Great. I guess my last question for you, maybe Waleed has more, but my last question is: I do semantic parsing research. So we currently have the best results on the Wiki table questions dataset, which actually seems pretty similar in some respects to this dataset. Though it doesn’t have images. As a semantic parsing researcher, what is your pitch to me specifically? And instead of, I guess, in this conversation so far, we’ve talked about like, why this interesting for NLP, but for a semantic parsing researcher, why is this particular data set something I should focus on?
So the structure representations that I provide in the dataset make it really easy for us to I guess execute some kind of logical form and determine whether or not our parsed sentence is valid with respect to all worlds that we give it, I guess. I don’t know if that makes sense. So one of the motivations actually in creating this corpus and having the task of telling whether a sentence is true or false, it’s kind of inspired by like the formal semantics notion of having a sentences meaning be a set of worlds in which it is true. And I think that it poses a challenge in semantic parsing, focusing not just on coming up with let’s see. So, so the set of entities in the, in the worlds that we propose is very small. You know three colors, three shapes, three, three sizes. So the challenge in semantic parsing is less of coming, like finding new words for new entities as it is in grounding these linguistic phenomena such as quantifiers to operations over this small environment.
That’s great, and you hit on a little bit.
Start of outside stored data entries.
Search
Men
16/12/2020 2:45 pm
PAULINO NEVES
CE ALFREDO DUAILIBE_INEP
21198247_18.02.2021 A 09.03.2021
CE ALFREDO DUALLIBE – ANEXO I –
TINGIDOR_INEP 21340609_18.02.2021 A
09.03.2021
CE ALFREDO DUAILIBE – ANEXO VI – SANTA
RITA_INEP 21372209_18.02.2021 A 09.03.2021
What would be my answer to that problem? Why I think it’s interesting and why we are indeed looking at this is that you only get binary supervision. So all of the labels are either true or false, whereas with a WikiTableQuestions dataset, the answers are cells and tables or sets of entities or other numbers that are counts of things that this is your label. And Pasupat and Liang had a nice paper showing how to do dynamic programming to enumerate a reasonable set of logical forms given these denotations like the actual answer. And so that’s a way to get from question answer supervision to logical form supervision. But with your dataset it’s a lot harder, right? The best you can do is split your logical form space in half because you only get binary supervision. So you have to be a lot smarter in how you go from question answer supervision to logical form supervision. So it’s a really interesting thing to look at.
Yeah, that’s a really good point, also it does, you know, it only has these two classes, but it also has up to four labels for each individual sentence. So you get feedback for each sentence. With regard to like multiple true or false labels because images or sentences are paired with multiple worlds.
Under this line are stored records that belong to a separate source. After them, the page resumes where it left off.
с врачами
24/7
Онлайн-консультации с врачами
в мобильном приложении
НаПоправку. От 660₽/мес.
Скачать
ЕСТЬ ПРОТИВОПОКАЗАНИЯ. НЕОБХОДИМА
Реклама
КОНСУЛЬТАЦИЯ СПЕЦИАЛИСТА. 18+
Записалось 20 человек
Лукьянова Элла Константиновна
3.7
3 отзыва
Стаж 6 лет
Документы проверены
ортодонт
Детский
Right. So, to close, do you have any like, suggestions or disclaimers for people who are actually using the dataset? Like any caveats that you’ve experienced with when you were running experiments?
So the major thing was choosing a validation set properly. I think at one point there was someone who thought that their performance on the validation set was like amazing and then couldn’t get any farther because once they had fixed the issue with the permutations leaking across the validation and training set. So that’s like the biggest, I think the biggest disclaimer as far as working with the data. And then also I guess maybe a plug is that we have this unreleased test set so people who are working on this or would like to work on this we can run your code on our system and on that test set and then we have a leaderboard where we can display the results. So.
Thanks. Thanks for joining us. It was an interesting conversation.